Kupi Beungoh
Migas Aceh, Hantu di Bawah Tanah, Bayang-bayang di Atas Kemiskinan
Dalam praktiknya, proses perizinan dan kontrak bagi hasil masih membutuhkan persetujuan ganda, memperlambat keputusan investasi.
*) Oleh: Prof Muhammad Irham
ACEH telah lama menjadi nama besar dalam sejarah energi Indonesia. Sejak ditemukannya minyak di Pangkalan Brandan pada abad ke-19 dan berkembangnya lapangan Arun di Lhokseumawe pada 1970-an, provinsi ini pernah menjadi poros penting industri migas Asia Tenggara.
Namun hari ini, di atas tanah yang kaya hidrokarbon, masyarakat justru menyaksikan paradoks: kekayaan bawah tanah yang tak berwujud dalam kesejahteraan.
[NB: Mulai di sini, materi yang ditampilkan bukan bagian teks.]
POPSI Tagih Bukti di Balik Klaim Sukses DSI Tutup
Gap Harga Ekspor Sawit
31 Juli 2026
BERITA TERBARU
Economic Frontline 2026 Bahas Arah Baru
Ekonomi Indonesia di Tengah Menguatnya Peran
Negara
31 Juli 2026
Sejak Undang-Undang Pemerintahan Aceh (UUPA) No. 11 Tahun 2006 menjamin hak otonomi khusus dalam pengelolaan sumber daya alam dan dibentuknya Badan Pengelola Migas Aceh (BPMA) melalui PP No. 23 Tahun 2015, publik berharap Aceh akan menjadi model desentralisasi energi. Namun realitas di lapangan jauh dari ideal.
Data BPMA dan SKK Migas menunjukkan bahwa produksi minyak Aceh pada 2023 masih di bawah 2.000 barel per hari, turun jauh dari puncak masa kejayaan lapangan Arun yang pernah mencapai lebih dari 1,3 juta barel setara minyak per bulan pada awal 1990-an.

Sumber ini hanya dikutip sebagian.